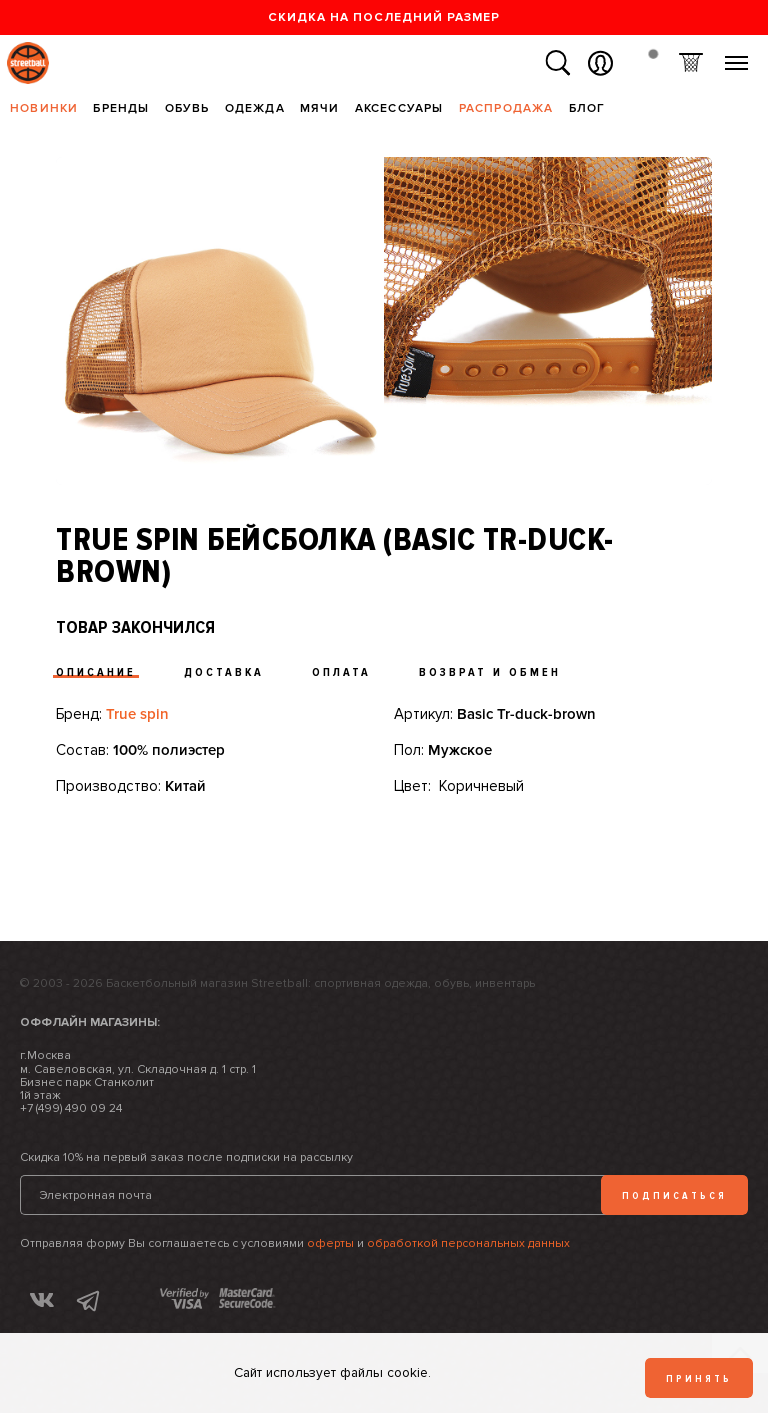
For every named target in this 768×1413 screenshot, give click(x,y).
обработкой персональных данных (468, 1243)
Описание (96, 672)
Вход (600, 63)
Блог (587, 108)
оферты (330, 1243)
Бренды (121, 108)
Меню (736, 55)
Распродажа (506, 108)
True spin (137, 714)
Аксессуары (399, 108)
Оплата (341, 672)
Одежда (255, 108)
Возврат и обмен (490, 672)
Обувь (187, 108)
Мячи (320, 108)
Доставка (224, 672)
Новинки (44, 108)
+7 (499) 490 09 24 (71, 1108)
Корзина (690, 63)
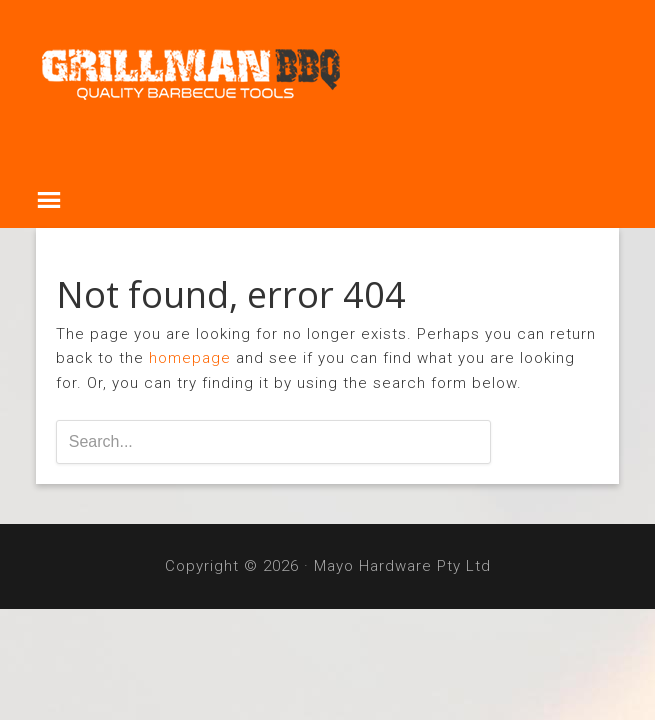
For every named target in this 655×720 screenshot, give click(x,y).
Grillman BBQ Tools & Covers (328, 82)
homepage (190, 358)
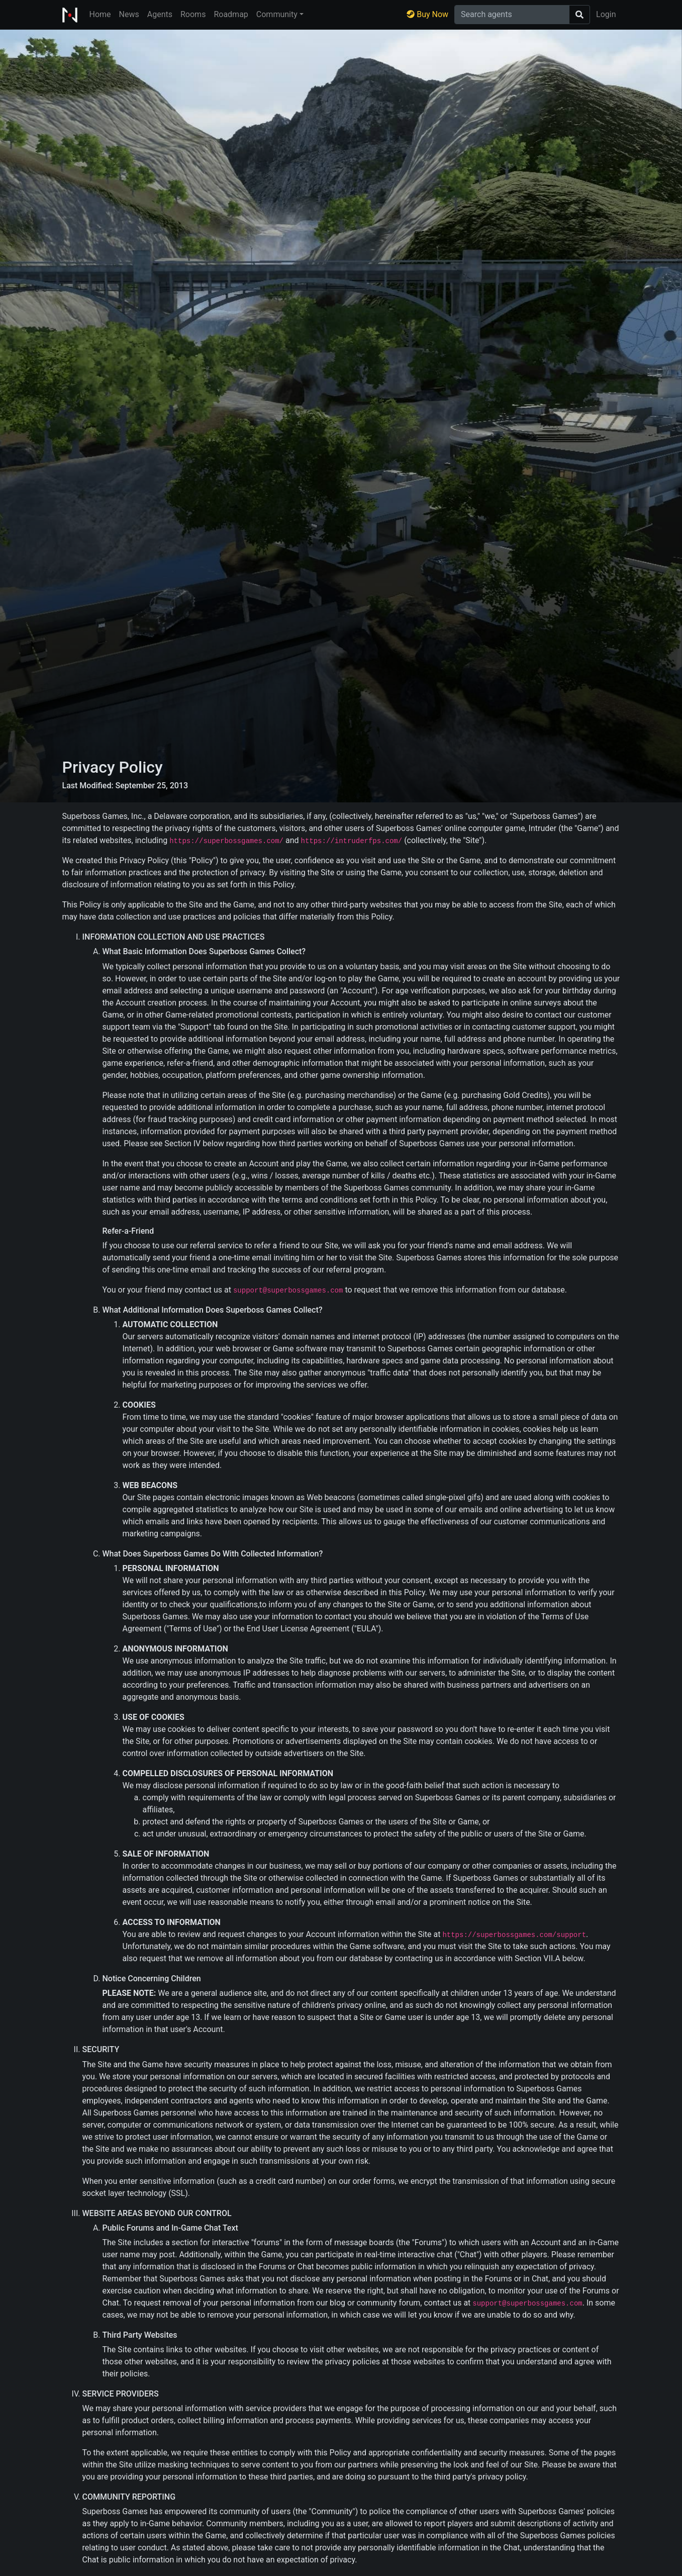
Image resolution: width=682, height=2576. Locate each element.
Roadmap (231, 14)
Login (606, 14)
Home (100, 14)
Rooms (193, 14)
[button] (280, 15)
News (129, 14)
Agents (159, 14)
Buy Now (427, 14)
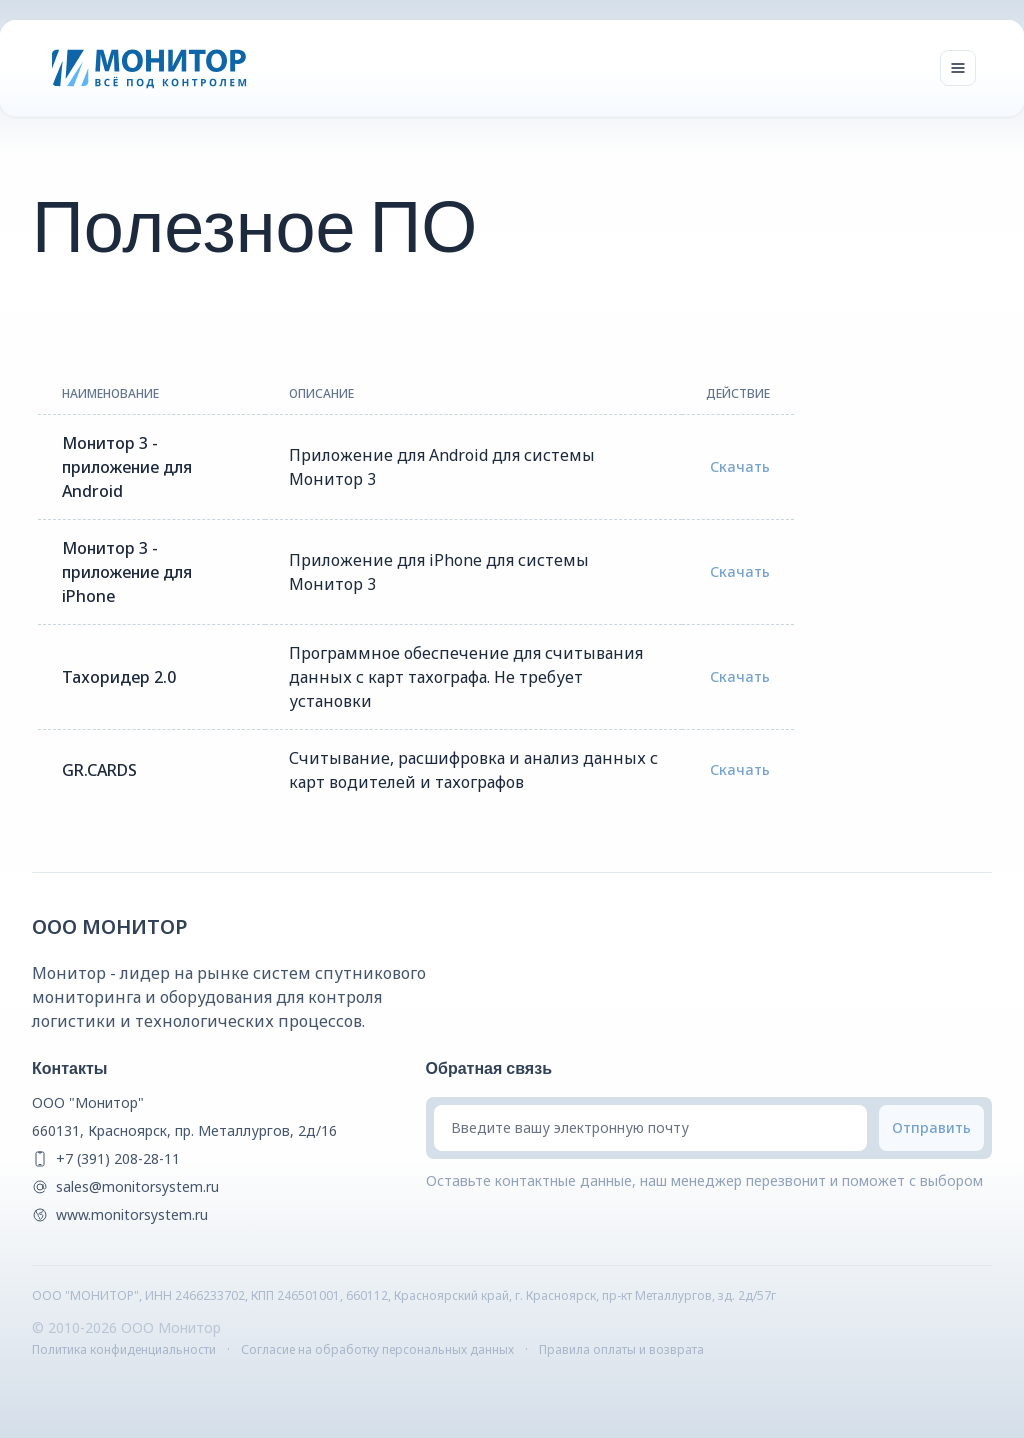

Prompt:
Every line in the listing above that mentions "click" should be returned.

Result for this task:
For every named target in this 768×1413 screenshot, give click(x,y).
For every named target in this 655×720 screenshot, give click(x,y).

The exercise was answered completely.